Let’s take a terrifying trip through the grammar alphabet, Halloween style. Be afraid, be very afraid!


A is for abhorrent apparitions. This is alliteration (words with the same starting letter that are linked for effect).

B is for broomstick. This is a compound word (a word made up of two or more smaller words to create a new word).

C is for cadavers. And corpses. These are synonyms (words that mean the same).

D is for devils. This is a common noun (a generic name for a person, place or thing, not capitalised). It can also be a proper noun (a name for a specific place or person, capitalised).

E is for eerie. This word starts with two e’s, and it’s called a double vowel.

F is for frighten away and frighten off. There are phrasal verbs (an idiomatic expression consisting of a verb and an adverb or preposition.)

G is for grisly and grizzly. These are homophones (words that are pronounced the same but spelled differently).

H is for hocus-pocus and hair-raising. These need a hyphen (a punctuation mark used to join words and to separate syllables of a single word).

I is for in cold blood. This is an idiom (a figurative phrase not decipherable from the individual words).

J is for jack-o’-lanterns. This is an example of a contraction (a shortened form of words).

K is for killer clown. This is an example of an oxymoron (putting two contradictory words together). Just like …

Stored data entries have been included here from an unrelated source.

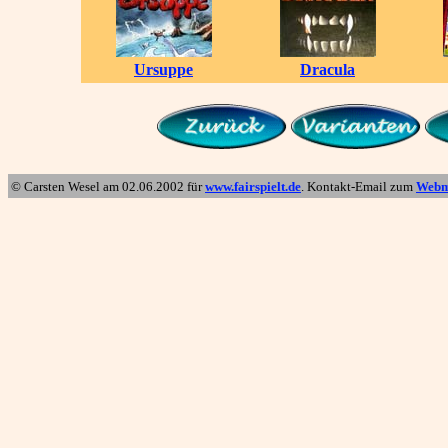
Ursuppe
Dracula
© Carsten Wesel am
02.06.2002
für
www.fairspielt.de
. Kontakt-Email zum
Webm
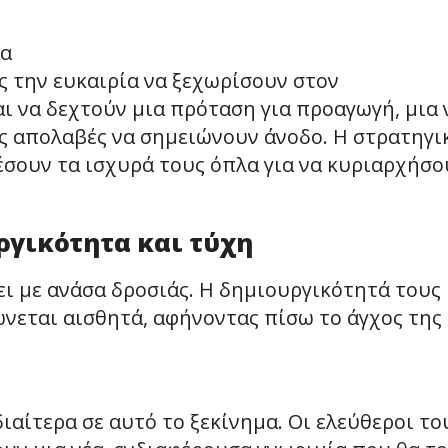
σα
 την ευκαιρία να ξεχωρίσουν στον
αι να δεχτούν μια πρόταση για προαγωγή, μια 
υς απολαβές να σημειώνουν άνοδο. Η στρατηγι
έσουν τα ισχυρά τους όπλα για να κυριαρχήσο
υργικότητα και τύχη
ζει με ανάσα δροσιάς. Η δημιουργικότητά τους
ώνεται αισθητά, αφήνοντας πίσω το άγχος της
ιαίτερα σε αυτό το ξεκίνημα. Οι ελεύθεροι το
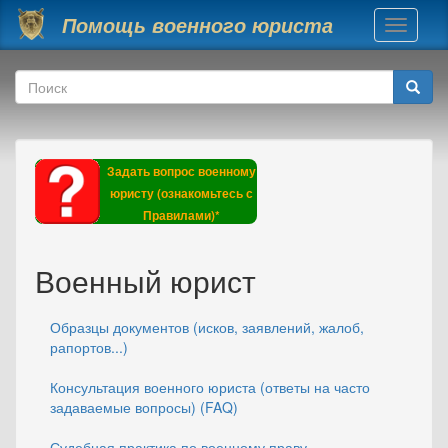
Перейти к основному содержанию
Помощь военного юриста
Toggle
navigati
Форма поиска
Поиск
Задать вопрос военному
юристу (ознакомьтесь с
Правилами)*
Военный юрист
Образцы документов (исков, заявлений, жалоб,
рапортов...)
Консультация военного юриста (ответы на часто
задаваемые вопросы) (FAQ)
Судебная практика по военному праву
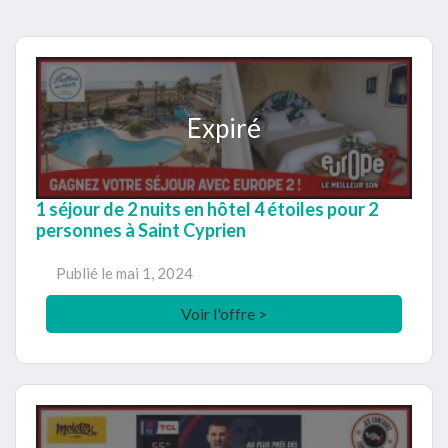
Expiré
1 séjour de 2 nuits en hôtel 4 étoiles pour 2
personnes à Saint Cyprien
Publié le
mai 1, 2024
Voir l'offre >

L is for living dead. Another oxymoron.

M is for moonlight and moonlit. One is a noun (he crept around in the moonlight) and the other is an adjective (a spooky moonlit grave).

N is for nightmare. This is a compound noun (two or more words that come together to form a noun).

Omnipotent.  Omni- is a combining form (a form of word that only appears as part of another word).

P is for pitch-black. This is a collocation (words that occur regularly together).

Q is for quiver with fear or quiver in fear? With and in are prepositions (a common word governing a noun or pronoun).

R is for RIP. This is an abbreviation (a short form of a word or phrase) of rest in peace.

S is for spooktactular. This is a portmanteau (a word which combines two words to make a new one).

T is for twit twoo. This owl sound is onomatopoeia (is a word that sounds like the noise they refer to.)

Unnerving. This is an example of a gerund (a noun formed from a verb which refers to an action, process, or state).

V is for voodoo. After the starting letter, the word becomes a palindrome ( a word that is the same if you read it backwards or forwards).

W is for wearing costumes. Wearing is an example of a gerund (a verb + ing).

Y is for yellow maple leaves. But not for: maple yellow leaves. This follows the royal order of adjectives (a prescribed order to structure a list of adjectives).

X is for The Exorcist. This film will literally scare you to death, which is an example of hyperbole (obviously exagerated language). 

Z is for zombie rules. These are grammar rules that have no grammatical basis, but just refuse to die. Examples include don't start a sentence with but and never split an infinitive.